# html2markdown

**Repository Path**: chiamzhang/html2markdown

## Basic Information

- **Project Name**: html2markdown
- **Description**: No description available
- **Primary Language**: Python
- **License**: GPL-3.0
- **Default Branch**: main
- **Homepage**: None
- **GVP Project**: No

## Statistics

- **Stars**: 0
- **Forks**: 0
- **Created**: 2023-12-03
- **Last Updated**: 2023-12-04

## Categories & Tags

**Categories**: Uncategorized

**Tags**: HTML, Python, Markdown

## README

# html2markdown

`html2markdown` is a Python script that transforms HTML pages into clean, readable plain ASCII text. What's even better is that this ASCII text conveniently conforms to valid Markdown, a text-to-HTML formatting syntax.

To use it, one only needs to provide the URL of a website along with a few simple parameters. The script then converts the content into Markdown and downloads it locally, naming the file as `title.md`.

`html2markdown` 是一个将 HTML 页面转换为干净、易读的纯 ASCII 文本的 Python 脚本。
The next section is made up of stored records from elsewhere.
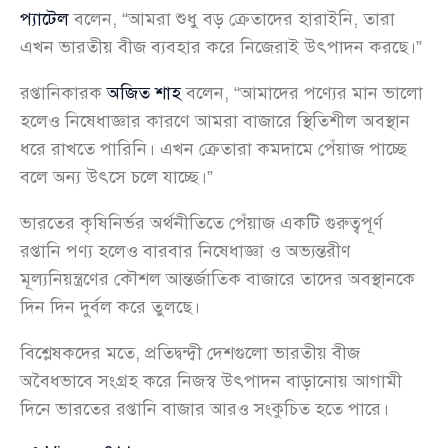
প্যাটেল
বলেন, “আমরা শুধু বড় ক্রেতাদের হারাইনি, তারা
এখন ভারতীয় বীজ ব্যবহার করে নিজেরাই উৎপাদন করছে।”
রপ্তানিকারক
অজিত শাহ
বলেন, “আমাদের পণ্যের মান ভালো
হলেও নিষেধাজ্ঞার কারণে আমরা বাজারে স্থিতিশীল অবস্থান
ধরে রাখতে পারিনি। এখন ক্রেতারা কমদামে পেঁয়াজ পাচ্ছে
বলে অন্য উৎসে চলে যাচ্ছে।”
ভারতের কৃষিনির্ভর অর্থনীতিতে পেঁয়াজ একটি গুরুত্বপূর্ণ
রপ্তানি পণ্য হলেও বারবার নিষেধাজ্ঞা ও অভ্যন্তরীণ
মূল্যনিয়ন্ত্রণের কৌশল আন্তর্জাতিক বাজারে তাদের অবস্থানকে
দিন দিন দুর্বল করে তুলছে।
বিশ্লেষকদের মতে, প্রতিদ্বন্দ্বী দেশগুলো ভারতীয় বীজ
অবৈধভাবে সংগ্রহ করে নিজস্ব উৎপাদন বাড়ানোয় আগামী
দিনে ভারতের রপ্তানি বাজার আরও সংকুচিত হতে পারে।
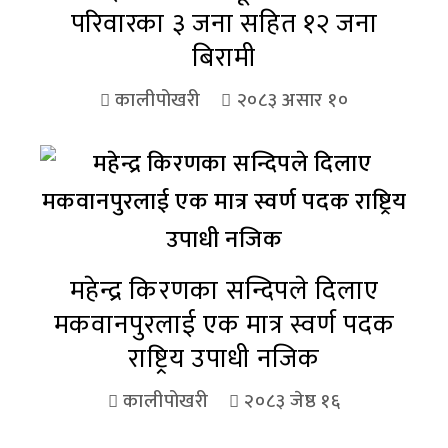
परिवारका ३ जना सहित १२ जना
बिरामी
कालीपोखरी
२०८३ असार १०
महेन्द्र किरणका सन्दिपले दिलाए
मकवानपुरलाई एक मात्र स्वर्ण पदक
राष्ट्रिय उपाधी नजिक
कालीपोखरी
२०८३ जेष्ठ १६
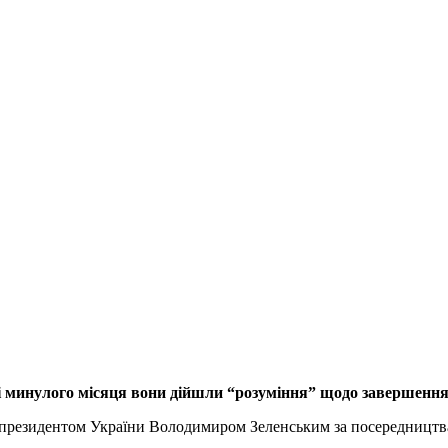
і минулого місяця вони дійшли “розуміння” щодо завершення 
з президентом України Володимиром Зеленським за посередництв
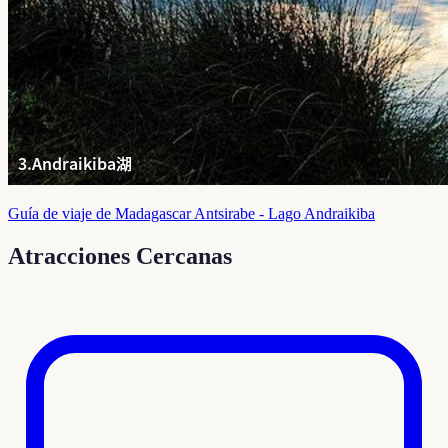
Guía de viaje de Madagascar Antsirabe - Lago Andraikiba
Atracciones Cercanas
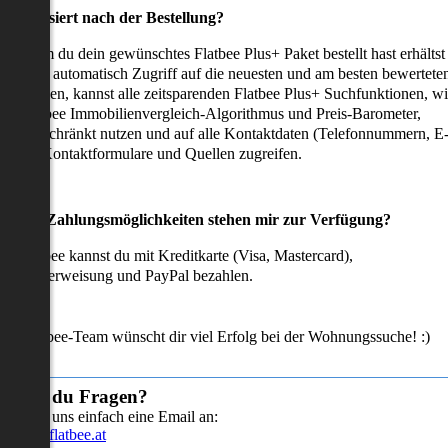
as passiert nach der Bestellung?
achdem du dein gewünschtes Flatbee Plus+ Paket bestellt hast erhältst
u sofort automatisch Zugriff auf die neuesten und am besten bewertete
mmobilien, kannst alle zeitsparenden Flatbee Plus+ Suchfunktionen, w
en Flatbee Immobilienvergleich-Algorithmus und Preis-Barometer,
neingeschränkt nutzen und auf alle Kontaktdaten (Telefonnummern, E
ails), Kontaktformulare und Quellen zugreifen.
Welche Zahlungsmöglichkeiten stehen mir zur Verfügung?
ei Flatbee kannst du mit Kreditkarte (Visa, Mastercard),
ofortüberweisung und PayPal bezahlen.
as Flatbee-Team wünscht dir viel Erfolg bei der Wohnungssuche! :)
Hast du Fragen?
Sende uns einfach eine Email an:
info@flatbee.at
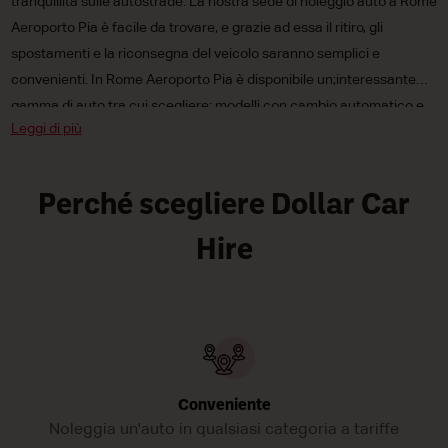
tranquillità sulle autostrade. La nostra sede di noleggio auto a Rome
Aeroporto Pia è facile da trovare, e grazie ad essa il ritiro, gli
spostamenti e la riconsegna del veicolo saranno semplici e
convenienti. In Rome Aeroporto Pia è disponibile un;interessante
gamma di auto tra cui scegliere: modelli con cambio automatico e
Leggi di più
manuale, auto mini, compatte e di media cilindrata e persino vetture
elettriche e a combustibile tradizionale.
Perché scegliere Dollar Car
Hire
Conveniente
Noleggia un'auto in qualsiasi categoria a tariffe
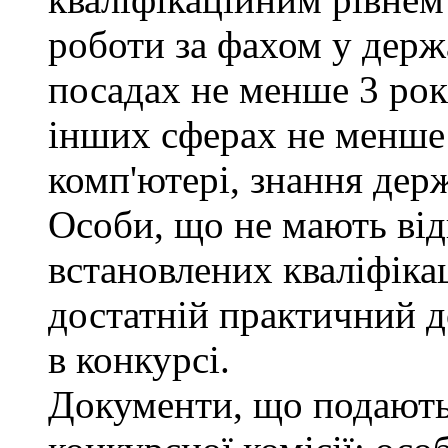
роботи за фахом у держ
посадах не менше 3 рокі
інших сферах не менше 
комп'ютері, знання дер
Особи, що не мають від
встановлених кваліфіка
достатній практичний д
в конкурсі.
Документи, що подаютьс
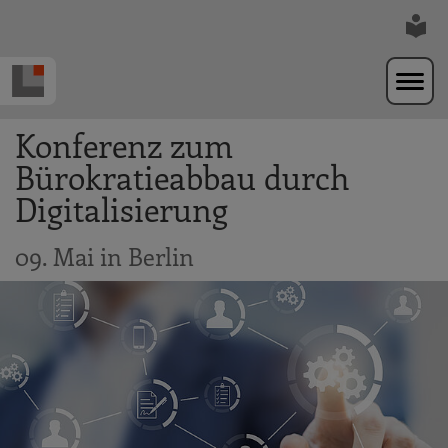
Zur Navigation springen
Zum Hauptinhalt springen
Konferenz zum
Bürokratieabbau durch
Digitalisierung
09. Mai in Berlin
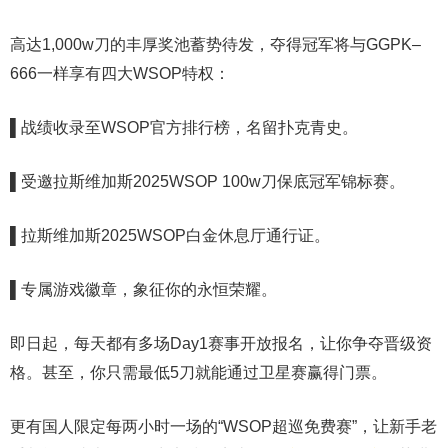
高达1,000w刀的丰厚奖池蓄势待发，夺得冠军将与GGPK–
666一样享有四大WSOP特权：
▌战绩收录至WSOP官方排行榜，名留扑克青史。
▌受邀拉斯维加斯2025WSOP 100w刀保底冠军锦标赛。
▌拉斯维加斯2025WSOP白金休息厅通行证。
▌专属游戏徽章，象征你的永恒荣耀。
即日起，每天都有多场Day1赛事开放报名，让你争夺晋级资
格。甚至，你只需最低5刀就能通过卫星赛赢得门票。
更有国人限定每两小时一场的“WSOP超巡免费赛”，让新手老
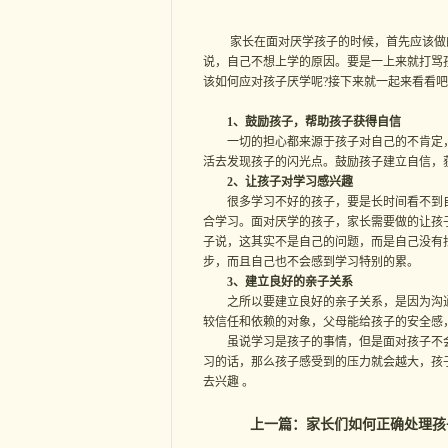
家长在面对厌学孩子的时候，首先应该做的
说，自己不想上学的原因。要是一上来就打骂
该如何应对孩子厌学呢?接下来就一起来看看吧
1、鼓励孩子，帮助孩子获得自信
一切的担心都来源于孩子对自己的不肯定，
活去发现孩子的闪光点。鼓励孩子建立自信，
2、让孩子对学习感兴趣
很多学习不好的孩子，要是长时间看不到自
合学习。面对厌学的孩子，家长需要做的让孩
子说，这其实不是自己的问题，而是自己没有
步，而且自己也不会感到学习特别的累。
3、建立良好的亲子关系
之所以要建立良好的亲子关系，是因为沟通
较信任和依赖的对象，父母能给孩子的安全感
虽说学习是孩子的事情，但是面对孩子不会
习的话，那么孩子感受到的压力就会越大，孩
去兴趣 。
上一篇：
家长们如何正确处理孩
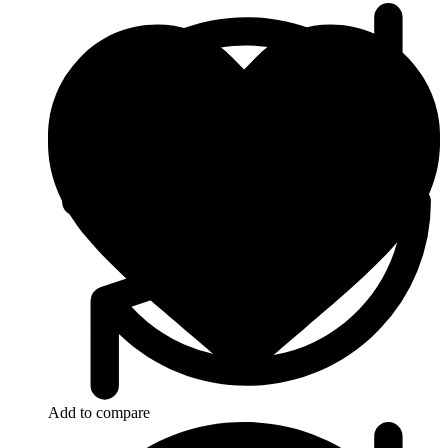
Kapcsolat
Add to compare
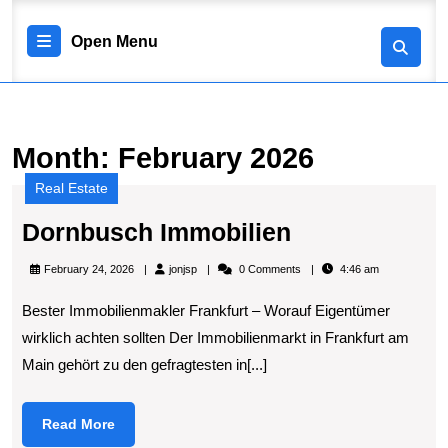
Skip
to
Open
Open Menu
content
Skip
Menu
to
content
Month:
February 2026
Real Estate
Dornbusch
Dornbusch Immobilien
Immobilien
jonjsp
February 24, 2026
jonjsp
0 Comments
4:46 am
Bester Immobilienmakler Frankfurt – Worauf Eigentümer
wirklich achten sollten Der Immobilienmarkt in Frankfurt am
Main gehört zu den gefragtesten in[...]
Read
Read More
More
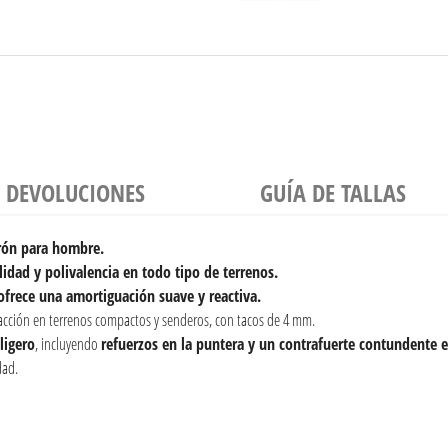
Y DEVOLUCIONES
GUÍA DE TALLAS
rón para hombre.
idad y polivalencia en todo tipo de terrenos.
ofrece una amortiguación suave y reactiva.
acción en terrenos compactos y senderos, con tacos de 4 mm.
ligero
, incluyendo
refuerzos en la puntera y un contrafuerte contundente e
dad.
更好的是，该 ASCII 文本也恰好是有效的 Markdown（一种文本到 HTML 的格式）。

我们只需要输入一个网站的url和简单的参数就可以进行使用，将markdown按照title.md命名下载到本地。

- [html2markdown](#html2markdown)
  - [English](#english)
    - [Introduction](#introduction)
      - [Functionality](#functionality)
      - [Demo](#demo)
  - [中文](#中文)
    - [介绍](#介绍)
      - [功能](#功能)
      - [demo](#demo-1)

## English

### Introduction

This directory consists of two files:

- `html2text.py`: This is derived from the GitHub project "html2text." I have performed a simple refactoring, modifying modules specific to Python 2, and eliminating unnecessary code.
  
- `html2markdown.py`: This is the core code responsible for implementing the functionality.

#### Functionality

1. **Web Scraping and Markdown Conversion:**
   - Utilizes the `requests` library to retrieve webpage content.
   - Utilizes `BeautifulSoup` to parse the HTML content of the webpage.
   - Converts HTML tables on the webpage to Markdown format.
   - Extracts the title and main content from HTML, converting them to plain text using the `html2text` library.
   - Combines the title and content into a Markdown-formatted string.

2. **File Operations:**
   - Defines functions to sanitize filenames by removing invalid characters.
   - Generates a random filename using alphanumeric characters.
   - Ensures the existence of a target directory for saving Markdown files and creates the directory if it doesn't exist.
   - Writes Markdown content to a file in the specified directory, using the sanitized or randomly generated filename.
   - Prints a message indicating the successful download of the file.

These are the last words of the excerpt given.